An Additional Information (ANIN) letter means the FDA found deficiencies in your cybersecurity documentation. We help you understand exactly what the FDA is asking for, conduct targeted testing to address the specific gaps, and prepare updated documentation for resubmission. We've helped manufacturers respond to ANIN letters and get their submissions back on track.
Can I use your testing for a substantial equivalence claim?
Yes. We offer equivalency validation — cybersecurity testing specifically designed to support 510(k) substantial equivalence claims. We validate that your device meets the same security posture as the predicate device referenced in your submission and provide a comparative report the FDA expects to see.
What do I need to provide to get started?
Create an engagement on our Thrombus platform, upload your device documentation (architecture diagrams, user manuals), and provide your source code. Then ship the physical device to our lab. The more documentation and source code you provide upfront, the more thorough our testing will be.
Do you provide source code review as part of the pentest?

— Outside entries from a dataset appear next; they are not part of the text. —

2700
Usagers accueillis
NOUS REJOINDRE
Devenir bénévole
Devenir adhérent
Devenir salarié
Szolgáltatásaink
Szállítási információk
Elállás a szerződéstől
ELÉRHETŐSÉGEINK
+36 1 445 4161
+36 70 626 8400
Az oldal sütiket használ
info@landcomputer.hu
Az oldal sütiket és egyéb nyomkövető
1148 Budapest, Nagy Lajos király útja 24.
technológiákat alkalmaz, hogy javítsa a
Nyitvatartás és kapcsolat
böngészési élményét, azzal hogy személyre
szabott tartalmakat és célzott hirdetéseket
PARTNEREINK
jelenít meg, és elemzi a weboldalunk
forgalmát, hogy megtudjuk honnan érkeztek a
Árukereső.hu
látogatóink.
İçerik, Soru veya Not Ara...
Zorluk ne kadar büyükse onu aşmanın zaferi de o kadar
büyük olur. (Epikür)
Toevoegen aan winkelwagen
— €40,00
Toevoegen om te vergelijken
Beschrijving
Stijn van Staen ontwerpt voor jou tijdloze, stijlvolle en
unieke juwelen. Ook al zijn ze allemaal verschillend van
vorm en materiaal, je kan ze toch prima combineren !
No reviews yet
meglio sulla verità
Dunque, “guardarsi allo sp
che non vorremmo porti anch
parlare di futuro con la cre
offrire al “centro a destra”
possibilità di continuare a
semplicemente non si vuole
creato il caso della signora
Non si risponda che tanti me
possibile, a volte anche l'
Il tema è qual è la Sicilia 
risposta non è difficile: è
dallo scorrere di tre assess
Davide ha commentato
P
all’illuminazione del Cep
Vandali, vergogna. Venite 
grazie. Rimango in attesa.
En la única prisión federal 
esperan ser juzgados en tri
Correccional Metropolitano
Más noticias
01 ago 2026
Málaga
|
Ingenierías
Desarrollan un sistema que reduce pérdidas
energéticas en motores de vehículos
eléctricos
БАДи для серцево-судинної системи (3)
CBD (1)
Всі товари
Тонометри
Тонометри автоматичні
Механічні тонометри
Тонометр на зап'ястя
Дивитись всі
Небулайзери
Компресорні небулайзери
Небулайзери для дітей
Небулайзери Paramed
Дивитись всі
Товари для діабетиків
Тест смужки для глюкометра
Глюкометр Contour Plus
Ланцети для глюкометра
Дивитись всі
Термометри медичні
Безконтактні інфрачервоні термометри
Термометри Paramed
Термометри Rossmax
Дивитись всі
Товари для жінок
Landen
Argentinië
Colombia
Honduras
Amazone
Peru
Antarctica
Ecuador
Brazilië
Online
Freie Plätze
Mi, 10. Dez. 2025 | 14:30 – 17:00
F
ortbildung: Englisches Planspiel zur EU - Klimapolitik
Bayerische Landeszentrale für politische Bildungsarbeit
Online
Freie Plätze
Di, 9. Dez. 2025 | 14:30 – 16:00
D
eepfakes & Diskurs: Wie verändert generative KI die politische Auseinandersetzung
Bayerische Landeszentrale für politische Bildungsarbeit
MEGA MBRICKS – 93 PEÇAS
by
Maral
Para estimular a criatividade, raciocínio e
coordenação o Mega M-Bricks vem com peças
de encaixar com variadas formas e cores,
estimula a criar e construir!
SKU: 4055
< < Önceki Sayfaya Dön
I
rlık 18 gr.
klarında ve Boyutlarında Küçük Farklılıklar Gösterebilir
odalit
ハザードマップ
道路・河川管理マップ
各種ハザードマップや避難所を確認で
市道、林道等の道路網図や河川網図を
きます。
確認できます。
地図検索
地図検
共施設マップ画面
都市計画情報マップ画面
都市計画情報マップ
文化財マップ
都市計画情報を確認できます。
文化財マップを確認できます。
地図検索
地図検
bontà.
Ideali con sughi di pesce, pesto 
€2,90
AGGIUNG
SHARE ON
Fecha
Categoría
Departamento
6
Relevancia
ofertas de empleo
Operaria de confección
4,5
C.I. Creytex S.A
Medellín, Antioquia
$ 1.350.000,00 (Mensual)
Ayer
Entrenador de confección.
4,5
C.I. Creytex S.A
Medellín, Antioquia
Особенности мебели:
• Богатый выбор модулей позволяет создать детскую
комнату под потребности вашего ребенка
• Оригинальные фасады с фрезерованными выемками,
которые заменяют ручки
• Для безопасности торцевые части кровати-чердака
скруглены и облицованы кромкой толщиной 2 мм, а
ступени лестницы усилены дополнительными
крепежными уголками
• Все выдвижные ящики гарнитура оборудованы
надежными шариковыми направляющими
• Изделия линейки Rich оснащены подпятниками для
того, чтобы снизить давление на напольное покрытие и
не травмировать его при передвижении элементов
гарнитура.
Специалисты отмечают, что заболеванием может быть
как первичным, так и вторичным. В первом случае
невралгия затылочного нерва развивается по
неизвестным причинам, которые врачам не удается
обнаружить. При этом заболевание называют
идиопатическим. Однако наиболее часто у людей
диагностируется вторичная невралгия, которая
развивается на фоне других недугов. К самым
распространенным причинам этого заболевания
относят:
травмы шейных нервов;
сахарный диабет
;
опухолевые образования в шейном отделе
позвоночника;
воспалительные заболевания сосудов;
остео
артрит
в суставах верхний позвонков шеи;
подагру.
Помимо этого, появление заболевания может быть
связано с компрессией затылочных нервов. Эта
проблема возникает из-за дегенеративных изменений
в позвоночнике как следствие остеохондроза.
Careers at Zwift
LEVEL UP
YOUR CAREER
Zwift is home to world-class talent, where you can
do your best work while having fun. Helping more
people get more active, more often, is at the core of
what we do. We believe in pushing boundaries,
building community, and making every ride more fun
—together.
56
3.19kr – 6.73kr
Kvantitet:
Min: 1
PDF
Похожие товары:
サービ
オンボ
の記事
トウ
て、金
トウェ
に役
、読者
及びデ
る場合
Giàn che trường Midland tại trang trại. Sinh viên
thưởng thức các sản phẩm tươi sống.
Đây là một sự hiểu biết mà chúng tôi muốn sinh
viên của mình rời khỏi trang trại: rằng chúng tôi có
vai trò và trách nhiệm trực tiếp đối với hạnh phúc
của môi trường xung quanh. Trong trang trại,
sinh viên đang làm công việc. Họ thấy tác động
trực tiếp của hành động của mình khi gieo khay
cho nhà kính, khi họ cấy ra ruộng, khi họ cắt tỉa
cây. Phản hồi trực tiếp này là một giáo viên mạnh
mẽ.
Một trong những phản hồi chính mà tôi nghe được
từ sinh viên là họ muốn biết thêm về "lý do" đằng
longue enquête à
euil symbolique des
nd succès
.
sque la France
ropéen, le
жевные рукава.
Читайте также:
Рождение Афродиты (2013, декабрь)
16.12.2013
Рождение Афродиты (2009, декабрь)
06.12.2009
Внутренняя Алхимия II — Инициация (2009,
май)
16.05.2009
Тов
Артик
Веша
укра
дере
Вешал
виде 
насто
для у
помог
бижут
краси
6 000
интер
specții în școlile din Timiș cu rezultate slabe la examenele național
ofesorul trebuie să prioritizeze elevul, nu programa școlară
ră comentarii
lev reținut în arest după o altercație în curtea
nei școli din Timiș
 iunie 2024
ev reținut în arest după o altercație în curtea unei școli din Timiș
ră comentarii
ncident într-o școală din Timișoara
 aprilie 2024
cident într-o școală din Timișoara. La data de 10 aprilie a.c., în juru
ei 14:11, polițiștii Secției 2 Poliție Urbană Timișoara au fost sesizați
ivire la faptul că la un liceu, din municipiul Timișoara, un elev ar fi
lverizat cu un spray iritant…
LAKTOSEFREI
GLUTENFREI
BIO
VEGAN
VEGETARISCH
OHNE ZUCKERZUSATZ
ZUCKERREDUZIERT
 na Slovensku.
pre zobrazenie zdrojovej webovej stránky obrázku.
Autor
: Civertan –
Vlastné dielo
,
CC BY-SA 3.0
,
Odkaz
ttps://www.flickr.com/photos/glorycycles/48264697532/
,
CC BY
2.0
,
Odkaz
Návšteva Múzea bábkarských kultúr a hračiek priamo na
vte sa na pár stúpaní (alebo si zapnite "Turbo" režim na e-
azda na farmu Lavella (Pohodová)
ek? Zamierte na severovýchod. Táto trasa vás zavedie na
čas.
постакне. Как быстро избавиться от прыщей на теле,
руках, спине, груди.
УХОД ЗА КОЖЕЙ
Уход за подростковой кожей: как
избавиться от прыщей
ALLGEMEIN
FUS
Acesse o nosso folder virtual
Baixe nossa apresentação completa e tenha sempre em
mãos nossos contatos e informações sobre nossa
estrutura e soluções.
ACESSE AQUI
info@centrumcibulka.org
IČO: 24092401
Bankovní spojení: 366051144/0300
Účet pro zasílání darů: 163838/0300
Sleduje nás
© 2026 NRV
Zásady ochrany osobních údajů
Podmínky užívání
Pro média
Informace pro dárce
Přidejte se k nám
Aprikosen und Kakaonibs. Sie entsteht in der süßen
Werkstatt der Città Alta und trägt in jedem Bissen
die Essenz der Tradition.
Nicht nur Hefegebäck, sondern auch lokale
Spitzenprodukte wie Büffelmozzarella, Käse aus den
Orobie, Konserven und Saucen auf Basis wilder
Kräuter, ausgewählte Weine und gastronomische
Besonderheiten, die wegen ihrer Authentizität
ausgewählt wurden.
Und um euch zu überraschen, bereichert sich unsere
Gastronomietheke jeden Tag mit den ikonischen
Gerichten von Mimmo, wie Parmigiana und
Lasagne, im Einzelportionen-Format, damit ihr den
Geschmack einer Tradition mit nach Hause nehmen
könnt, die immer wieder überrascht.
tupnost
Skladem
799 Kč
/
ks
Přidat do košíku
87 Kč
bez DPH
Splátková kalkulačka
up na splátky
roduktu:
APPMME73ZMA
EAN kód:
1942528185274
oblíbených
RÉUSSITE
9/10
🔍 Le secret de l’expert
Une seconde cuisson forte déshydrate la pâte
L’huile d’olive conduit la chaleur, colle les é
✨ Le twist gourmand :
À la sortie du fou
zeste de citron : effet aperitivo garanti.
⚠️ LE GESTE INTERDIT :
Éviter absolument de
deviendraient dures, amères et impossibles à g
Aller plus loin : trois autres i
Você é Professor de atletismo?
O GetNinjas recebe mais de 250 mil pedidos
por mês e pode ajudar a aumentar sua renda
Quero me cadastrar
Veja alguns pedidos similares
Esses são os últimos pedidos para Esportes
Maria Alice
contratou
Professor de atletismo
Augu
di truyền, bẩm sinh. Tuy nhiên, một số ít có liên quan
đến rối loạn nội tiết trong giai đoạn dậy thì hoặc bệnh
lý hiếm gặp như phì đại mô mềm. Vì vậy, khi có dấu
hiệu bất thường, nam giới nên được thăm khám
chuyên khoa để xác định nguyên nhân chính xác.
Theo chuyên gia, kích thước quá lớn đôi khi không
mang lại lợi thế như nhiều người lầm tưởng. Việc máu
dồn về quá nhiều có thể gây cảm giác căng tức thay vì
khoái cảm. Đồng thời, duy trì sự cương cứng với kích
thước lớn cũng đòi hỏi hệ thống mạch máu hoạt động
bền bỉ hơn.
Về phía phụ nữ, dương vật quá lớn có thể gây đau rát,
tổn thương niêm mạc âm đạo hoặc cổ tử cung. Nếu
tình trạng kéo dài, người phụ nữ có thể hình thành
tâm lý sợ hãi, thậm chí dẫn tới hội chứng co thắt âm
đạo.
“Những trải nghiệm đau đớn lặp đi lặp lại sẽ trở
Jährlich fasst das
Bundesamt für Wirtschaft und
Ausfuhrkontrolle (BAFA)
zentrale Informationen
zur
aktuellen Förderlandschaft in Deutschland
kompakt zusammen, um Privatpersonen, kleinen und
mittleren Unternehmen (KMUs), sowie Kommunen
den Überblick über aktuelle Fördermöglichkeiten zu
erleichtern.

If you provide source code, we incorporate it into our testing methodology. Source code access allows us to identify vulnerabilities more efficiently and provide more specific remediation guidance with code-level fix suggestions. We handle all source code under strict confidentiality.
What standards and methodologies do you follow?
Our testing methodology draws from IEC 62443 (industrial/medical device cybersecurity), NIST Cybersecurity Framework, STRIDE and TARA for threat modeling, CVSS for vulnerability scoring, and FDA premarket cybersecurity guidance. We map all findings to clinical impact, not just technical severity.
What is the re-testing process?
After your engineering team remediates the findings in our report, we re-test the specific vulnerabilities within approximately 1 week. For software-only fixes, we can often complete re-testing with just source code updates — no need to ship the device again. If a hardware component was changed to mitigate an issue, we'll need the updated device back in our lab. One re-test is included free within 60 days of the initial report. Once everything passes, we issue a letter of remediation confirming the fixes — ready to include with your FDA submission.
How is your testing different from a generic penetration testing firm?
Generic pentest firms test web apps and corporate networks. Medical device testing requires a dedicated hardware lab, specialized equipment for firmware extraction and protocol analysis, understanding of clinical context (a buffer overflow in an infusion pump is a patient safety issue, not just a data breach), and reports that map to FDA premarket cybersecurity guidance. We focus exclusively on medical devices — it's all we do.
Do you handle post-market cybersecurity requirements?
We do both premarket and post-market testing. For post-market, we support differential testing — focused only on the parts of the device and software that have changed since the last test, so you're not paying for a full assessment every time you push an update. Or if you prefer, we can do a full reassessment. This is ideal for manufacturers with regular firmware or software release cycles. We also offer discounts for bundled tests when you commit to ongoing testing.
What is Thrombus?
Thrombus is our online pentest management platform at thrombus.io. It's where you create engagements, upload documentation and source code, track testing progress in real-time, review findings, download your FDA-compliant report, and pay. It replaces the back-and-forth emails and opaque timelines of traditional consulting engagements.
Is my data and source code kept confidential?
Yes. All documentation, source code, firmware images, and test results are treated as strictly confidential. Files uploaded to Thrombus are encrypted at rest. We do not share your information with third parties without your written consent, and all engagement terms are governed by the Statement of Work you sign before testing begins.